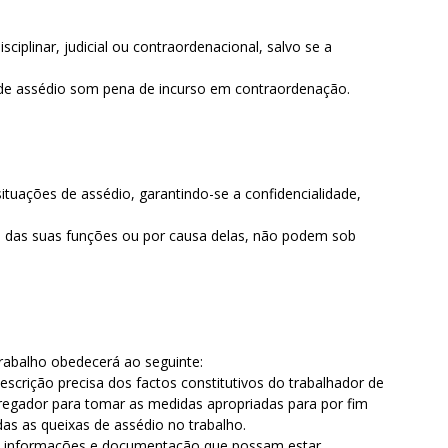
;
iplinar, judicial ou contraordenacional, salvo se a
das de assédio som pena de incurso em contraordenação.
tuações de assédio, garantindo-se a confidencialidade,
o das suas funções ou por causa delas, não podem sob
Trabalho obedecerá ao seguinte:
escrição precisa dos factos constitutivos do trabalhador de
pregador para tomar as medidas apropriadas para por fim
as as queixas de assédio no trabalho.
o às informações e documentação que possam estar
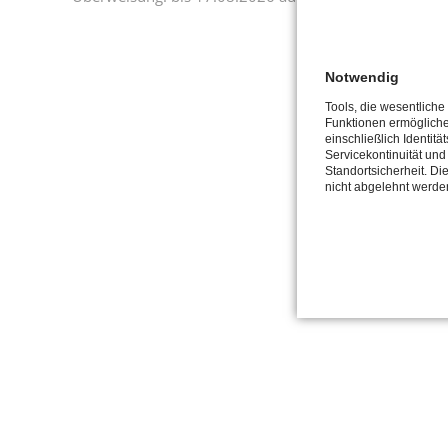
Notwendig
Tools, die wesentliche
Funktionen ermöglich
einschließlich Identitä
Servicekontinuität und
Standortsicherheit. Di
nicht abgelehnt werde
NAVIGATION
HOME
ÜBERSPRING
Impress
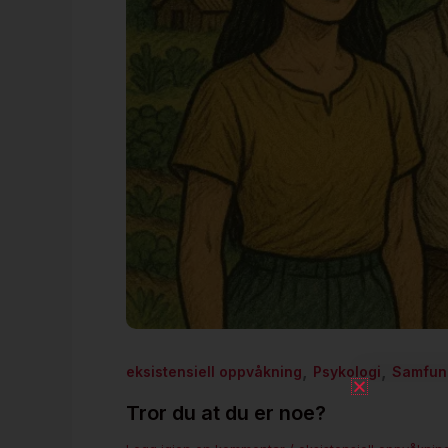
,
,
eksistensiell oppvåkning
Psykologi
Samfunn
Tror du at du er noe?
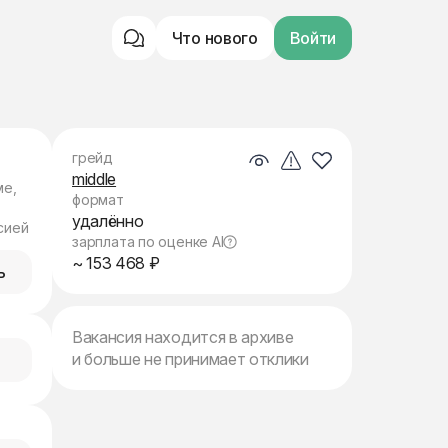
Что нового
Войти
грейд
middle
ме,
формат
удалённо
сией
зарплата по оценке AI
~ 153 468 ₽
ь
Вакансия находится в архиве
и больше не принимает отклики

***

[Exercise requirements]
The listing above must be restated word for word. Its pictures are to be left out.

[Answer to this problem]
;
iplinar, judicial ou contraordenacional, salvo se a
das de assédio som pena de incurso em contraordenação.
tuações de assédio, garantindo-se a confidencialidade,
o das suas funções ou por causa delas, não podem sob
Trabalho obedecerá ao seguinte:
escrição precisa dos factos constitutivos do trabalhador de
pregador para tomar as medidas apropriadas para por fim
as as queixas de assédio no trabalho.
o às informações e documentação que possam estar
Notwendig
Tools, die wesentliche
Funktionen ermöglich
einschließlich Identitä
Servicekontinuität und
Standortsicherheit. Di
nicht abgelehnt werde
NAVIGATION
HOME
ÜBERSPRING
Impress
,
,
eksistensiell oppvåkning
Psykologi
Samfunn
Tror du at du er noe?
Что нового
Войти
грейд
middle
ме,
формат
удалённо
сией
зарплата по оценке AI
~ 153 468 ₽
ь
Вакансия находится в архиве
и больше не принимает отклики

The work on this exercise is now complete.